--- Data supplied ---

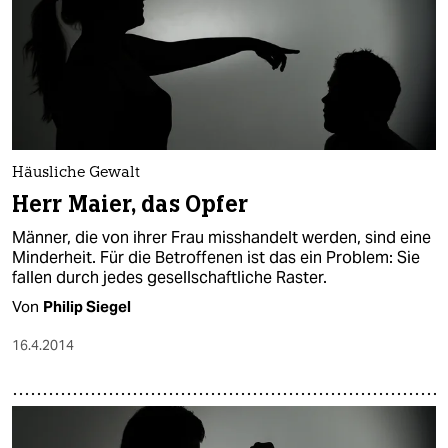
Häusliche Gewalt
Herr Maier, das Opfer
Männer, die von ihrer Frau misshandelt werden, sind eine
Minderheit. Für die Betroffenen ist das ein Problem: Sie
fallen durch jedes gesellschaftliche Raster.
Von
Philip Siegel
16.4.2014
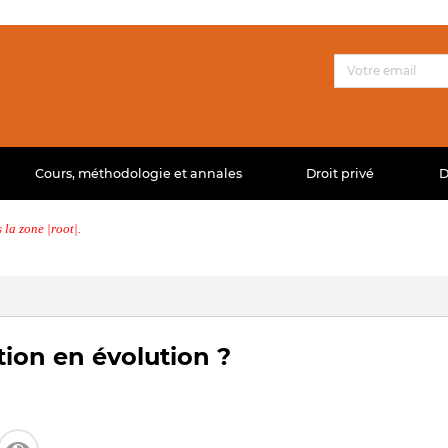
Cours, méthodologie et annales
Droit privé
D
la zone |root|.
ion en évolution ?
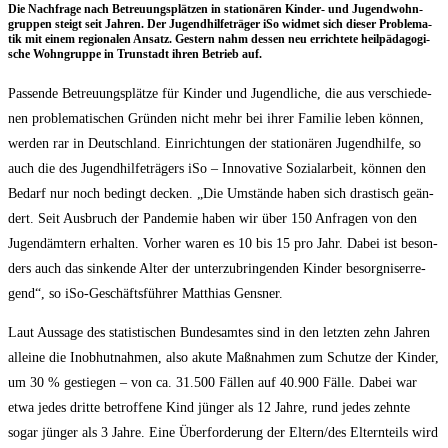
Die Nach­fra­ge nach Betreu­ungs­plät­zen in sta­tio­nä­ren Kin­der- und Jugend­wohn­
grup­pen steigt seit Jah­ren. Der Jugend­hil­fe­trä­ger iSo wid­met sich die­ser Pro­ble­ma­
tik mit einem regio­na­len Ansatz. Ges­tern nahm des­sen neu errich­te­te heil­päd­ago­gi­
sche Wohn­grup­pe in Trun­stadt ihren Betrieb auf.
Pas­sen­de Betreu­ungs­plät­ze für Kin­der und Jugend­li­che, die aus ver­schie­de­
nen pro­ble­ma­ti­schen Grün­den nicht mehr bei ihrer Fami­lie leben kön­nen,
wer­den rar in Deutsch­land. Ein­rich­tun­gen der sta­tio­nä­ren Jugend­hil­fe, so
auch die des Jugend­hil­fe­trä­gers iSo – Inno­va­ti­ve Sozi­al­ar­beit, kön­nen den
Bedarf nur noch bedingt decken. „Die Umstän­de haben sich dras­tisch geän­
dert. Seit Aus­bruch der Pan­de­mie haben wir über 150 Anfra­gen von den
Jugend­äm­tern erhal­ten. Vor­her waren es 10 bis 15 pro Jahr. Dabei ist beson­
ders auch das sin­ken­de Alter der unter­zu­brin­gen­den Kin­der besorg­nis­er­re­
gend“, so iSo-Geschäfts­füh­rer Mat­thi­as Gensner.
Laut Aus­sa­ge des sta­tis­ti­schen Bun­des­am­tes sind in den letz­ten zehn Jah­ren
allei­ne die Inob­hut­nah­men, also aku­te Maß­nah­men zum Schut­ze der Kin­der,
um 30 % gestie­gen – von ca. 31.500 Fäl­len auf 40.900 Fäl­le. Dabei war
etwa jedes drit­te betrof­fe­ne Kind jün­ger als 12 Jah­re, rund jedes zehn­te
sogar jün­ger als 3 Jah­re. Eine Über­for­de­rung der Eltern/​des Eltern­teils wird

---
--- Data supplied ---

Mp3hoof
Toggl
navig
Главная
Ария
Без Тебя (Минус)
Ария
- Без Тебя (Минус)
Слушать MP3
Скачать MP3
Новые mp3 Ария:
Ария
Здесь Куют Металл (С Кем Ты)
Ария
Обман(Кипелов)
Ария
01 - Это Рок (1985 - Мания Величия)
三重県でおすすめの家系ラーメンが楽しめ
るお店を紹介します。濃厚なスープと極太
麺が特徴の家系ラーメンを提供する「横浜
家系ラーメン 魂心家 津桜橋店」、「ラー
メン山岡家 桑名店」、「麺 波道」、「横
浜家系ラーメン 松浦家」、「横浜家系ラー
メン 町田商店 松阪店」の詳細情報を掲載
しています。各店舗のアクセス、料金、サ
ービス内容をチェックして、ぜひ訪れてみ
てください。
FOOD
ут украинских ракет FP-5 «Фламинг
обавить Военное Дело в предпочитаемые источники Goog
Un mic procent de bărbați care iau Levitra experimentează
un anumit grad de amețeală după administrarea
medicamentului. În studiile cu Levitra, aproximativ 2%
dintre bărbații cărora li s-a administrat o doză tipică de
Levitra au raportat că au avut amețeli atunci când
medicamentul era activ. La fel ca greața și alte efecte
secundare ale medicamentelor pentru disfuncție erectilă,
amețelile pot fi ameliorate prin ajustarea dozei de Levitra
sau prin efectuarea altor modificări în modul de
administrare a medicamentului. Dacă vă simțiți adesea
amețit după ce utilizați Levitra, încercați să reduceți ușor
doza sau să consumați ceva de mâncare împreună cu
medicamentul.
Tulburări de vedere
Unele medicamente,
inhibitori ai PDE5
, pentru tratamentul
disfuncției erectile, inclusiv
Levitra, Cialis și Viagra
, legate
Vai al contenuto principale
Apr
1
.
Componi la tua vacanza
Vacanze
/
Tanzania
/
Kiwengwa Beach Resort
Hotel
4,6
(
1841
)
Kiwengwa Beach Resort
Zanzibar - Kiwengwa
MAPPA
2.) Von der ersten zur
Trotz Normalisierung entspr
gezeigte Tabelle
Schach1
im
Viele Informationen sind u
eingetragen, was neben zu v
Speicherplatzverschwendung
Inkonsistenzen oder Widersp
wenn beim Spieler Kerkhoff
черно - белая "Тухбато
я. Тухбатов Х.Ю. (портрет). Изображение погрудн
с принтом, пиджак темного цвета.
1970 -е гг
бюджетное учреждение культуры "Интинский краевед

---

Task to carry out:
When you reach the line with "Männer, die von" in the records above, start writing out each line exactly, and stop after the line with "nen pro­ble­ma­ti­schen Grün­den". Pictures stay out.

Answer area:
Männer, die von ihrer Frau misshandelt werden, sind eine
Minderheit. Für die Betroffenen ist das ein Problem: Sie
fallen durch jedes gesellschaftliche Raster.
Von
Philip Siegel
16.4.2014
Cours, méthodologie et annales
Droit privé
D
la zone |root|.
ion en évolution ?
Die Nach­fra­ge nach Betreu­ungs­plät­zen in sta­tio­nä­ren Kin­der- und Jugend­wohn­
grup­pen steigt seit Jah­ren. Der Jugend­hil­fe­trä­ger iSo wid­met sich die­ser Pro­ble­ma­
tik mit einem regio­na­len Ansatz. Ges­tern nahm des­sen neu errich­te­te heil­päd­ago­gi­
sche Wohn­grup­pe in Trun­stadt ihren Betrieb auf.
Pas­sen­de Betreu­ungs­plät­ze für Kin­der und Jugend­li­che, die aus ver­schie­de­
nen pro­ble­ma­ti­schen Grün­den nicht mehr bei ihrer Fami­lie leben kön­nen,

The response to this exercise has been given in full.